Outlook

Dream Young Dream Big

Thursday, March 29, 2007

In the last 20 years Professor Robert C. Johnson’s math and science summer camps have provided life-altering experiences for more than 2,500 young people from minority, low-income and other demographic groups who traditionally have shied away from those fields.

Participants at the summer outline opportunities at SCSU

“The key is opportunity for these kids to think about their future and help them know they have choices in life,” said Johnson, who recently was honored with a Minnesota Minority Education Partnership Award for his efforts to promote success for students of color.

“Johnson’s success,” according to the non-profit partnership, “is due to his understanding of the cultural uniqueness of each student – whether Latino, African American, Asian or American Indian – and his ability to draw on the natural hopes and dreams that exist in each culture to drive educational achievement.”

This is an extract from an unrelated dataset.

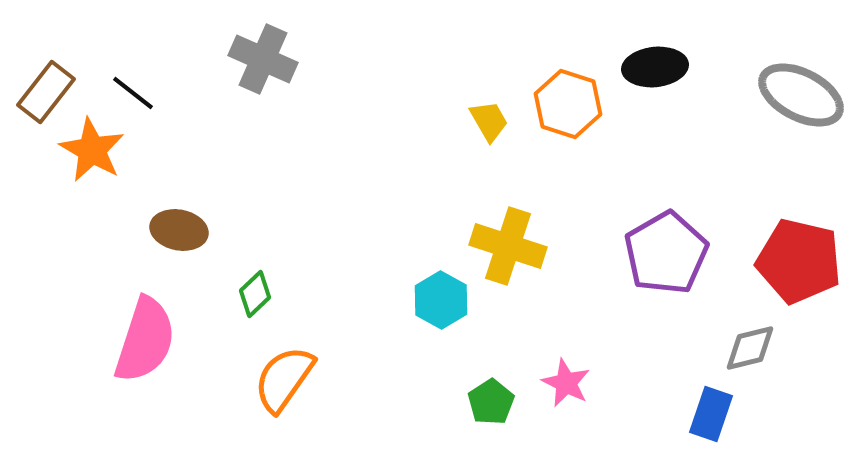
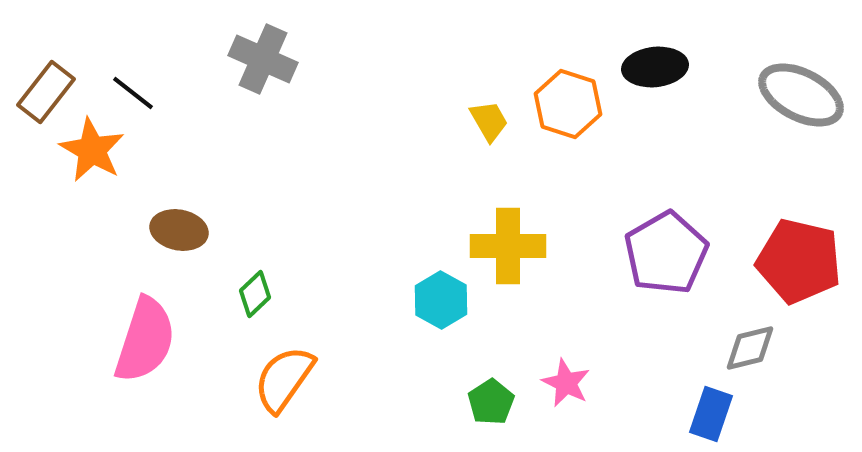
yellow cross: rotated 18 degrees counterclockwise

The on-campus summer programs reflect the “pipeline” concept, strategies aimed at young people who would not otherwise perceive themselves as college material. “These programs give kids an opportunity to consider higher education as tangible rather than abstract – that this is something they can do,” said Johnson, chair of the St. Cloud State University Department of Ethnic Studies.

The experiment has worked. Although the exact number of camp graduates is not known, Johnson said nearly 200 of his program participants have become students at SCSU – a third of those students of color – and hundreds of others have entered 60 different institutions of higher education. Those are pretty good numbers considering hundreds of camp alumni are still in elementary school.

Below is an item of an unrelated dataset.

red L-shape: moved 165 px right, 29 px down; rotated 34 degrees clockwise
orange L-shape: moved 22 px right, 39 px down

Dennis Luke, a second-year student from Richfield, Minn., and a native of Sudan, chose SCSU as a result of his 2004 experience in the Scientific Discovery Program.

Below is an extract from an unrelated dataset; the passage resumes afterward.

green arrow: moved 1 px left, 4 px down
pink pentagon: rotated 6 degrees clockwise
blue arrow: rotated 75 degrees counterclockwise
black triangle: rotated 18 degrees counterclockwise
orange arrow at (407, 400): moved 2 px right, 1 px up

“I didn’t know much about St. Cloud State before coming to the program,” he said. “Dr. Johnson gave me an opportunity to experience something most kids don’t get to do.” Now he’s a pre-pharmacy major.

Johnson founded the Math-Science-Computer Camps
to address the problems of minority under-representation
in science and engineering in 1987, two years after joining
the faculty.

In partnership with the Urban Coalition of Minneapolis and with a small grant from the federal Eisenhower Title II Grant, a pilot project was started in the summer of 1987, targeting early elementary and junior high students. In following years campers would be in residence with their age groups on the SCSU campus for five days in June.

Participation by other SCSU faculty members, area public school teachers and college-age staff members enriches the program. John and Linda Peck, local environmentalists and educators, have opened their farm to younger campers nearly every summer, offering children who often have never been in a rural setting the chance to see first-hand how food is grown and animals are raised.

In 1991 Johnson’s successful program landed funding from national sources, including the National Science Foundation and the U.S. Department of Energy, to offer high school students a five-week residential program in scientific research. That was the foundation of the Scientific Discovery Program for 9th- and 10th-grade students, in which faculty members involved in research give participants college laboratory experience.

The 3M Foundation and Xcel Engery Foundation, among others, provide annual support of the programs.

The Advanced Program in Technology and Science was founded in 2000 to respond to the interest of students and parents in continuing summer programs through high school.

Nearly half the students in Johnson’s pipeline programs are identified as African or African-American; others include American Indian, Asian/Asian American, Latino, white and multiple heritage. Nearly
half are from low-income families.

Parents report that the program leads to increased confidence, motivation and responsibility, improved grades and greater multicultural awareness. 

“Our agenda is to provide an academic enrichment program,” Johnson said. “But the agenda of the kids coming here is to have fun and meet other kids. No matter how much they’re academically challenged, they’re having a good time, and that’s good. They benefit from associating with students from a wide variety of backgrounds.”

“It’s definitely a life-changing experience,” Johnson said. “That’s what we’re here for. St. Cloud State University as a public, state institution has a responsibility to society and to all the people in this state. We have a role to play in the development of human potential. It’s a short-term and long-term responsibility. This program is key to that mission.”